Дверь распахнулась, в ней показался заспанный сержант в галифе, шлепанцах и кителе на голое тело. Позади, в полоске света, виднелось округлое женское бедро.
– Чего у тебя тут, Богданыч?
– Да вот… Напились, права качают… На штраф нарываются.
Заспанная, лоснящаяся физиономия сержанта расплылась на ширину плеч и, казалось, даже засияла эдаким засаленным лунным блином.

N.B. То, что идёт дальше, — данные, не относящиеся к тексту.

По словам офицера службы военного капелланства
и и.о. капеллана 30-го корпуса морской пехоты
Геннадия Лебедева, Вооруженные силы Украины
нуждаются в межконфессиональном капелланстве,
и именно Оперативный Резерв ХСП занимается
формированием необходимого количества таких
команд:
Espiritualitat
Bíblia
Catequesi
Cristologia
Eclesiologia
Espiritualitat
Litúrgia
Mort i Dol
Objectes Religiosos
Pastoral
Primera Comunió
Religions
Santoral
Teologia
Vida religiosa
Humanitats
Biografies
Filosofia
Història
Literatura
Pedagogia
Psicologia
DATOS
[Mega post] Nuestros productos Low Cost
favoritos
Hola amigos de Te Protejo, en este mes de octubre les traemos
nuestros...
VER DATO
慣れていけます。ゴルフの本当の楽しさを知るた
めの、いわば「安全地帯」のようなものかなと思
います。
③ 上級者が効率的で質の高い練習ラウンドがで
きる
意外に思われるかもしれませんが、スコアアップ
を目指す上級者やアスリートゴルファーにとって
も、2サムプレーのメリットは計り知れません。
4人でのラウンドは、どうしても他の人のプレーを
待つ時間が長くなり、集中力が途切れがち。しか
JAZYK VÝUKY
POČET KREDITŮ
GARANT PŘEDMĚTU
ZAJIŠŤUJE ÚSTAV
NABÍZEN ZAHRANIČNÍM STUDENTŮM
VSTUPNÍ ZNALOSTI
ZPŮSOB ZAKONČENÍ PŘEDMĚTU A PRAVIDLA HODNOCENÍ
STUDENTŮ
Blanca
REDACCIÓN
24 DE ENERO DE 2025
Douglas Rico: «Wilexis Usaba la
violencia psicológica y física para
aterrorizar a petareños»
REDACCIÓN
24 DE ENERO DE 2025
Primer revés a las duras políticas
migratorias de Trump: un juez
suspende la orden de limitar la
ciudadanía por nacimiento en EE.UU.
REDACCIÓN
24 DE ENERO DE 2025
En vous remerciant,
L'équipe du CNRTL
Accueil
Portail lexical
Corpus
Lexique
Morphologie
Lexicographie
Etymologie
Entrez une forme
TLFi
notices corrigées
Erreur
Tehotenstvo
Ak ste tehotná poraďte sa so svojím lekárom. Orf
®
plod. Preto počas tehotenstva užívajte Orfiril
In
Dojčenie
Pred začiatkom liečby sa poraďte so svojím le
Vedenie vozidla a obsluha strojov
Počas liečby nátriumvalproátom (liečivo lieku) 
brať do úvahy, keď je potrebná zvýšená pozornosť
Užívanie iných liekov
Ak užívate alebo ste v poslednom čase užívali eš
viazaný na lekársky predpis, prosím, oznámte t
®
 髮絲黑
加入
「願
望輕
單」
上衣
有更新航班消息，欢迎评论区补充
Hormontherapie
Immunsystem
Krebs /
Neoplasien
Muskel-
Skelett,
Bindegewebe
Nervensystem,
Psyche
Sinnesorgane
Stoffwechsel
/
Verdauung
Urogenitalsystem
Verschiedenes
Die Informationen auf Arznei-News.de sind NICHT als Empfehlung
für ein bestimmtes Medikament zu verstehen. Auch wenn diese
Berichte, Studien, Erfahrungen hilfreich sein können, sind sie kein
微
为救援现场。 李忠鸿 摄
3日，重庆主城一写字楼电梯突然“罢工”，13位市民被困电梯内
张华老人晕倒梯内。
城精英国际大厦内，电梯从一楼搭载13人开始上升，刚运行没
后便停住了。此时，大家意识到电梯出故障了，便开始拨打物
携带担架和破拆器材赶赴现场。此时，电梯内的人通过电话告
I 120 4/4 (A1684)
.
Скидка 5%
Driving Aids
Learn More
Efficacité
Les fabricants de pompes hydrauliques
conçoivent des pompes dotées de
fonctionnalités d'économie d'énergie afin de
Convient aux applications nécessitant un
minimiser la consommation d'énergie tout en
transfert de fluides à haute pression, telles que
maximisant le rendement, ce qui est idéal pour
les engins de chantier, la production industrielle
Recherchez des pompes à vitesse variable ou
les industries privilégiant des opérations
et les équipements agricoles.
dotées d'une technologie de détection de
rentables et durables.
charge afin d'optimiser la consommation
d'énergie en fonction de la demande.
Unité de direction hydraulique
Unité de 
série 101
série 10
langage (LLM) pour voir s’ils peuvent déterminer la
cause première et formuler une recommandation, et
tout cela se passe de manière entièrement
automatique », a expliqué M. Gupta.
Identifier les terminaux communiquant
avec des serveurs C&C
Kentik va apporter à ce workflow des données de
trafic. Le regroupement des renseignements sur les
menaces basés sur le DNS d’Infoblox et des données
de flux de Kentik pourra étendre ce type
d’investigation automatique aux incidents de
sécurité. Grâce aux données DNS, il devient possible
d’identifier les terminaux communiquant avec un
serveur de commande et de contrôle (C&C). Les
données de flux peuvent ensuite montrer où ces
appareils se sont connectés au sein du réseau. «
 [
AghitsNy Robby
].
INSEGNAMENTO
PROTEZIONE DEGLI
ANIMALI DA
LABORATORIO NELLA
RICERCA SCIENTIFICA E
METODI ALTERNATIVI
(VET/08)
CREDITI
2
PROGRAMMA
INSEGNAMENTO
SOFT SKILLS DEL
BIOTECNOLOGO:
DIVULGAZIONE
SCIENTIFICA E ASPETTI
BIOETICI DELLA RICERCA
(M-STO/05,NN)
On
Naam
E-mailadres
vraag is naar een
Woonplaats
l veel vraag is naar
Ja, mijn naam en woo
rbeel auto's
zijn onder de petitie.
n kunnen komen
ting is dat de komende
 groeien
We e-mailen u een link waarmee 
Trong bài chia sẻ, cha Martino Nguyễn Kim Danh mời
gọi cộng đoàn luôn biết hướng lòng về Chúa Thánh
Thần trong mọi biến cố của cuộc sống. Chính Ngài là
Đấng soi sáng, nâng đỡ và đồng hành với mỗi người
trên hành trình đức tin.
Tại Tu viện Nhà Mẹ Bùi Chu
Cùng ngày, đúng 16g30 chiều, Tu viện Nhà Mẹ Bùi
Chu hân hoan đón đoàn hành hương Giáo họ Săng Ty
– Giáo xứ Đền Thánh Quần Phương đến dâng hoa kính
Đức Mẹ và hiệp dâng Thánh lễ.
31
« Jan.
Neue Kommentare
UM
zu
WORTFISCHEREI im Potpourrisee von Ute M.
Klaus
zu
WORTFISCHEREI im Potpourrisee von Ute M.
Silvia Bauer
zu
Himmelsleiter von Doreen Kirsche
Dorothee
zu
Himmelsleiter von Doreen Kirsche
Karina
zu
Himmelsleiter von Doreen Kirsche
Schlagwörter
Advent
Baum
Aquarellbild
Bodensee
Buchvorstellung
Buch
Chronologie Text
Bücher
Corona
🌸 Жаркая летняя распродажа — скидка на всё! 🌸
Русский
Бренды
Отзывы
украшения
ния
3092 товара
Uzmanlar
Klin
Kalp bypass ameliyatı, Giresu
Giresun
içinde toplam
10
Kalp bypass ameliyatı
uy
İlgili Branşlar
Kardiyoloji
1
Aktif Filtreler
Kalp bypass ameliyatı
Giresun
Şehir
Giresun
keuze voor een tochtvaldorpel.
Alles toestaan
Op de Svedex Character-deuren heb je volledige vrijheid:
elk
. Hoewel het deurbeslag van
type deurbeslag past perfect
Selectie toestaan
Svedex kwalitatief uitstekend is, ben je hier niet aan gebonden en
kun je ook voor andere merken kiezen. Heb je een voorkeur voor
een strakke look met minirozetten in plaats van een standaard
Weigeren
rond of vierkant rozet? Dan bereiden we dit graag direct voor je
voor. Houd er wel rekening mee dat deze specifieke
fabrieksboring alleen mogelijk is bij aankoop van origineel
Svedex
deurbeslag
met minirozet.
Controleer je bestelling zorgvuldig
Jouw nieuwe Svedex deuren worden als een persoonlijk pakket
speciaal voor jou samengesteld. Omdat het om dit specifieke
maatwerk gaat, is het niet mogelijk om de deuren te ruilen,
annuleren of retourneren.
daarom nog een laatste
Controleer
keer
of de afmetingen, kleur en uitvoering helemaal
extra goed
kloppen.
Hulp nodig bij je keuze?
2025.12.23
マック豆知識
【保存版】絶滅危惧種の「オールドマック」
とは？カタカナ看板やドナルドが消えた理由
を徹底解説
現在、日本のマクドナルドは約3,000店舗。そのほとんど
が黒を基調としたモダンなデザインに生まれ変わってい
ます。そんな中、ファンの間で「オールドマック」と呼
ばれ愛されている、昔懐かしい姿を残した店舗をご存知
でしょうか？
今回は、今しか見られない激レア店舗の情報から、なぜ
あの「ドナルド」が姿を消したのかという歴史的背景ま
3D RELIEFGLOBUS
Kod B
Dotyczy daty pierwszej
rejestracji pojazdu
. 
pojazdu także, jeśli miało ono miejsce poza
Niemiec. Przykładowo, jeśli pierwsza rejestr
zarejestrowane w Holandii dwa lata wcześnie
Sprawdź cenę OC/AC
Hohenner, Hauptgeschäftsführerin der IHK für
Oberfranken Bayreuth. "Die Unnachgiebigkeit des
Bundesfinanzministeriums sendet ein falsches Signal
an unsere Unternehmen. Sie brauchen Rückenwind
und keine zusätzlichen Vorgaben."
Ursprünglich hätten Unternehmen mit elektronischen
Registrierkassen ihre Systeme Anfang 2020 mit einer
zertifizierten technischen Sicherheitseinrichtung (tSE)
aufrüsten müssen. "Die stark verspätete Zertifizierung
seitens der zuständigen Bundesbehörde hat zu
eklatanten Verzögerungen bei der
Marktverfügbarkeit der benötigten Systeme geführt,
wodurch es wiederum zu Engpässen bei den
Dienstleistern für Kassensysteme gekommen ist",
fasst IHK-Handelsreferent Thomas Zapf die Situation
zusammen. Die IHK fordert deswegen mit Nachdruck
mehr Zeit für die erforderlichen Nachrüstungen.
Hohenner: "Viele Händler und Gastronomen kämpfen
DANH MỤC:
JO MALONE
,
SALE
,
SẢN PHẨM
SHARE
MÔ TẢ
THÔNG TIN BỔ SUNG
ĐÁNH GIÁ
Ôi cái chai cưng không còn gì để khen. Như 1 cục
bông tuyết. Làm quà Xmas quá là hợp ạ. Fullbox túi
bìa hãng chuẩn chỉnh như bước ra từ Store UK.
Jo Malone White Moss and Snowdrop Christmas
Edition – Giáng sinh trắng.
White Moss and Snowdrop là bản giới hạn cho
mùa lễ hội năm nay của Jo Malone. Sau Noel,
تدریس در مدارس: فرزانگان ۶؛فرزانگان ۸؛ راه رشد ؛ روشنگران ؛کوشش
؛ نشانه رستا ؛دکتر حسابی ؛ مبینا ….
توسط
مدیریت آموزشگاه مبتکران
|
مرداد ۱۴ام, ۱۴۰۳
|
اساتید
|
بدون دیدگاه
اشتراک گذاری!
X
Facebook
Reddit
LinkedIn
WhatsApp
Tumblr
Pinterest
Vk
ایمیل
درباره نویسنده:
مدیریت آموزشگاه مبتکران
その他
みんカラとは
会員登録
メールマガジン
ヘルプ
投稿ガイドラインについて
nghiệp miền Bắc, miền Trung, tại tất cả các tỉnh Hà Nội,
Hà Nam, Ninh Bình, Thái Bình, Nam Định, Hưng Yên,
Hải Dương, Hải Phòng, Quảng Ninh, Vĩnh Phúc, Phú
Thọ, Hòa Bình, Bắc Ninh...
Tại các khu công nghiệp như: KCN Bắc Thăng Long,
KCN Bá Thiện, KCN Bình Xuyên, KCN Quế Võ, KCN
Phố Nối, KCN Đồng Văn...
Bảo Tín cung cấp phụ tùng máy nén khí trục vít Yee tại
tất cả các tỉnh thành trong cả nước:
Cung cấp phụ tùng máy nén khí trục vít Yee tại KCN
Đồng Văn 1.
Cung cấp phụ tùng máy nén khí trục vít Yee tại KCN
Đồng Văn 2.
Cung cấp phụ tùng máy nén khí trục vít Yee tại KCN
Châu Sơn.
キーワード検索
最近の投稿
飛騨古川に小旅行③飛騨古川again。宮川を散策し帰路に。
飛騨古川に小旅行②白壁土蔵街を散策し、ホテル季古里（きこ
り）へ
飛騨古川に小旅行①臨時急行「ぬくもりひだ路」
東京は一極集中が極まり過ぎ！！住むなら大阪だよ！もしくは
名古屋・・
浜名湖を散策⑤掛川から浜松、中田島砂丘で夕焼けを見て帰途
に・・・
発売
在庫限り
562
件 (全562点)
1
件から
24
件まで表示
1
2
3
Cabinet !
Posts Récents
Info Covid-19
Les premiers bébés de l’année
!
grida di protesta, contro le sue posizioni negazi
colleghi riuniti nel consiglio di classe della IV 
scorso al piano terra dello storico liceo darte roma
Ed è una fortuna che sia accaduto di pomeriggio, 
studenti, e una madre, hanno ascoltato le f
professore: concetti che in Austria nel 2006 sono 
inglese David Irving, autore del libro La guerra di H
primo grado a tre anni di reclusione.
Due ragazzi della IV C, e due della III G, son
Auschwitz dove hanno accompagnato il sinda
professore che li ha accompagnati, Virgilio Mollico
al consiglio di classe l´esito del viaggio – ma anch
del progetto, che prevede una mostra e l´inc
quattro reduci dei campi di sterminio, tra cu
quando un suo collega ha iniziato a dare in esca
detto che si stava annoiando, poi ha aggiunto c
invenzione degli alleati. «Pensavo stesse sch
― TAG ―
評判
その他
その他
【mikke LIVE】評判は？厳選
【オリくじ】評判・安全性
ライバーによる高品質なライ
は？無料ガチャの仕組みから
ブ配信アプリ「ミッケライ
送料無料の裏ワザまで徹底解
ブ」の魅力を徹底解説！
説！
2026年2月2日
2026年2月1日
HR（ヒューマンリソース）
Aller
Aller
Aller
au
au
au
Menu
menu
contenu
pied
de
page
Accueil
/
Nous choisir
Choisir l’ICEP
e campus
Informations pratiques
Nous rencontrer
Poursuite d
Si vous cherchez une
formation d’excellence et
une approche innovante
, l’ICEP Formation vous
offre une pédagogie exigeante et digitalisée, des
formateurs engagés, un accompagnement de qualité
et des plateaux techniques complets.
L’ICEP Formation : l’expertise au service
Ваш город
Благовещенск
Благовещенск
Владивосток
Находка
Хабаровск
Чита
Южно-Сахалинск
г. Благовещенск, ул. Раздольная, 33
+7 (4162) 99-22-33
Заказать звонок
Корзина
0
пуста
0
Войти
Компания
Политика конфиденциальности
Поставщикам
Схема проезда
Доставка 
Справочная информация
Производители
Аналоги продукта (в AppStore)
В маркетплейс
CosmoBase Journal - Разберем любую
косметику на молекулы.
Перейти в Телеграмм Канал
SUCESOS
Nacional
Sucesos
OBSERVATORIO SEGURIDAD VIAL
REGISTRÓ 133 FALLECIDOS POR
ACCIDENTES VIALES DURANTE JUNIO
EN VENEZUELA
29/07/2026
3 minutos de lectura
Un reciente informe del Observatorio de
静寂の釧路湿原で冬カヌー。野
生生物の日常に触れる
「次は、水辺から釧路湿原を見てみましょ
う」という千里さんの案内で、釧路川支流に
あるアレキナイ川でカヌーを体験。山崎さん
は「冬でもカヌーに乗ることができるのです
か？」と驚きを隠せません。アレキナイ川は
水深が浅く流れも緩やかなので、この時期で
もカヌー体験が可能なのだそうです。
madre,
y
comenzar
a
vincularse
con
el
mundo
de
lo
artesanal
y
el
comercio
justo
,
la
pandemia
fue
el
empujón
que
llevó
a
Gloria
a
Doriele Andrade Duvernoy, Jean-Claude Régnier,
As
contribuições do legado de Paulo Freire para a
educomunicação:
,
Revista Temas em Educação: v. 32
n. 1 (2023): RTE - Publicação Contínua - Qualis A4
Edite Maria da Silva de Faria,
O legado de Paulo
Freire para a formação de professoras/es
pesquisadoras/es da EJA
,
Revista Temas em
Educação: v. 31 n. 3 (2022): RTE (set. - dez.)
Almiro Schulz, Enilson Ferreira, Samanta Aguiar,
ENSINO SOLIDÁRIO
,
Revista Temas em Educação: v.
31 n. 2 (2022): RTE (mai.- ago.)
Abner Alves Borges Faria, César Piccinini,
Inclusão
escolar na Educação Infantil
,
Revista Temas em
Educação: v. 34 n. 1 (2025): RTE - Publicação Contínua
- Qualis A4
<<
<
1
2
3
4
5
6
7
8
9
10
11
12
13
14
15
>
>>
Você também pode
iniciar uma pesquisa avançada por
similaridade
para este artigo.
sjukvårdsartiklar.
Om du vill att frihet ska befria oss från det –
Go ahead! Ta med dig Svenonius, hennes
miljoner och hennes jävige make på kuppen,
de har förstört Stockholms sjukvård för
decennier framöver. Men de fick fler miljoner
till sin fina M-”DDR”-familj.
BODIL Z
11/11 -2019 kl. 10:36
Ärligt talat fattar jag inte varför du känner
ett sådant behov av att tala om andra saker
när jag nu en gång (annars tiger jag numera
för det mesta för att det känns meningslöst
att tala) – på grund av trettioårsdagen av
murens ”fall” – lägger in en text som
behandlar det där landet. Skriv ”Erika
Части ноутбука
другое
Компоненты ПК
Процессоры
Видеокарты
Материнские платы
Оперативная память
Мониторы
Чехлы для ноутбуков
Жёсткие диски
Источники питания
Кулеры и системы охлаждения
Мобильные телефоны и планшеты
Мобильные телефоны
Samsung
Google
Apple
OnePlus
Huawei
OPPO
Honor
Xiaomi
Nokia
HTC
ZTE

– Разберемся. – Он выпростал из-за спины дубинку, лениво шагнул прямо на меня…
Я ударил снизу в подбородок, резко развернувшись корпусом, и сержант тяжким мешком оплыл на пол.
– Мастерски, – похвалила Даша.
– Старался, – монотонно ответил я, схватил за лацкан начальника, дернул к себе, чувствительно приложив о косяк, произнес свистящим шепотом: – Госбезопасность. Спецоперация.
Белова сверкнула у него перед лицом удостоверением – достаточно, чтобы он прочел три буквы.
– Где второй?
– В соседнем. Спит.
– Как и этот?
– Не. Один. Хороший парень. Правильный.
– Почему они в разных купе?
– Так места навалом, а у Гейко, у Василия который, с девицей оказия сложилась, вот он и…
– Стучи.
Начальник боднул головой пространство, что должно было означать «знак согласия», деликатно постучал, когда отозвались, хотел что-то сказать, повинуясь моему поощрительному тычку, но запнулся, закашлялся, потом выговорил-таки, от волнения перейдя на украинский:
– Сашко… Видчини… Тут справа до тоби е.
За дверью послышался шум, она чуть отодвинулась, в проеме показалась лохматая голова и веснушчатое лицо паренька лет двадцати.
– Шо зробылось, Степан Богданович?
– Молодой-интересный, позолоти ручку, всю правду расскажу… – Хрупкая с виду, худощавая Белова выглядела куда моложе своих лет, да и свет был ночной, колеблющийся…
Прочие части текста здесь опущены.